Thursday, January 21, 2016

Britain at Night: Why the Night Is a Vital Part of the Human Experience and Must Be Protected

Photo by Robert Foster

This article originally appeared on VICE UK.

For as long as I can remember I've been preoccupied with the night. I'm still trying to figure out who's to blame. Some people I've met over the course of my life have to drive themselves to complete physical and mental incapacitation before they can bear to leave the night alone, to go to bed. Others seem happy to give in after some takeaway and a bit of TV.

I'm not here to cast judgement on anyone. The question of what separates one type of person from the other isn't one I feel capable of answering just yet, though I'm sure there are armies of therapists working hard to get to the bottom of it in the leafiest parts of whichever city you're currently having a nervous breakdown in.

Instead of attempting to psychoanalyze anyone who's ever woken up after a night out feeling like a train's crashed into their face, I'll try to put into words why the night should be saved. Because the night is a living thing and in Britain it is currently—blatantly—under attack.

In the last ten years, the number of nightclubs that remain open and operational in this country has halved. It's a stat that came out last year and that I have since seen quoted more times than the number of nightclubs in this country that remain open and operational. At first it was shocking, and yet it probably shouldn't have been. For years now it's felt as though there's been an ongoing persecution of the night as something criminal in itself, a repeat offender complicit in every bottling, murder, and sex attack that has taken place after sunset. While there's obviously some justice in this—the greatest weapon of social control ever devised isn't the cop or the baton, it's the streetlight—the greater injustice is the attempt to deny us the night and all it has to offer by roping it off, turning it into a slightly crapper extension of the day where it's colder and everything costs more.

The night deserves more than this. No matter how many relationships it ruins, drug habits it fosters, or debt collectors it keeps breathing, the night is a god of possibility; it is where people go to fall in lifelong love, find the friends they need to thwart the thoughts of suicide, locate themselves in a world that seems to be growing more and more resentful of human life every day, but is really just the same mess of vanity and confusion it's always been.

Photo by Bruno Bayley

The night: music I fall in love with inevitably sounds like it. All my happiest and worst memories were born in it: my biggest strokes of luck and gravest mistakes, epiphanic dawnings of art, resolve, and self-disgust, first and last kisses. The list of things that could never have existed without the night includes but is not limited to the following acronyms: the KLF, the IRA, the ECL, AFI, XTC, NARC, PCP, PMA, PKD, PDA, STD, CBT, ZMA, AWOL, and MPS in the sky. Some of those things are good, some of them aren't, but then that's what the night is for. It doesn't give you things you wanted, it gives you things you didn't ask for, things you never even knew you wanted. The night is chaos—or at least it's meant to be.

There is no chaos in the night that the current government has planned for us. The authorities' attempts to colonize and cleanse the night—to shut down bars and clubs and any of those other "third places" that you go to when you're sick of the spaces you work and sleep in—should be seen as an act of territorial aggression, temporal terrorism. And this is not me trying to plant my own flag in the night; it's never been anything other than impervious to my hounding of it, that pursuit well into its second decade now to the detriment of my mental and physical health, most cherished relationships, reputation, and bank balance. But if any cunt does "own the night," it's definitely not a Tory.

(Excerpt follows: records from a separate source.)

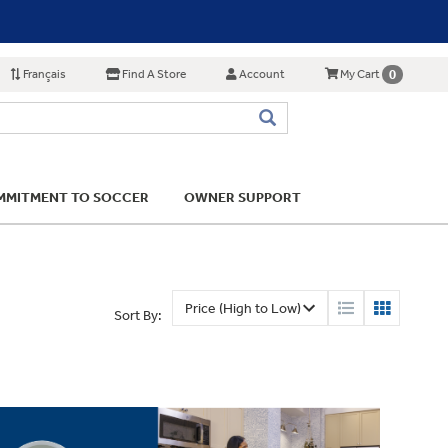
Français
Find A Store
Account
0
My Cart
MITMENT TO SOCCER
OWNER SUPPORT
Sort By:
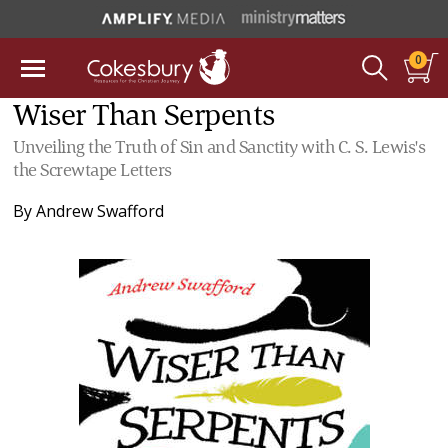
0
Wiser Than Serpents
Unveiling the Truth of Sin and Sanctity with C. S. Lewis's
the Screwtape Letters
By
Andrew Swafford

Read on Thump: A History of British Nightlife According to Dave Haslam

There is a lot of evidence to support that statement: doggers, ravers, striking junior doctors, crews of cruising boy racers, every Facebook profile you've stalked post-Tinder/happn/Bumble/3inder, and cocaine, its stubborn, continued rise making it as visible on Britain as Premier League football, more popular than poetry. But the more I think about it, the more I keep coming back to something a little less recent.

In 1957, The Black Cloud, a work of science fiction by the prescient British astrophysicist and author Fred Hoyle, was first published by Valancourt Books. Hoyle was a legit maverick, a man who had important ideas about stars before anyone else and coined the term "Big Bang," while at the same time dismissing the theory itself as completely stupid. His writing can't have helped him gain the respect of the British scientific community, who never truly embraced him. In The Black Cloud a massive, sentient cloud of gas wedges itself between the sun and the Earth, blocking out all the light, and refusing to budge after the army fire nukes at it.

Photo by Robert Foster

It sounds anathema to what you'd expect from an astrophysicist, a man—supposedly—of numbers suspending his disbelief to reel out a metaphor of the night as a living thing for the duration of a novel. But it's a brilliant book and it feels apt now to hark back to it and what, for me, is its central message.

At a time when our relationship with the night is changing, it's heartening to know that no matter how many nukes, licensing regulations, sodium bulbs, or CCTV cameras are fired up at it, the night will always be out there, lurking, looming, waiting, for those people whose inbuilt curiosity compels them to explore it right to the most distant edges.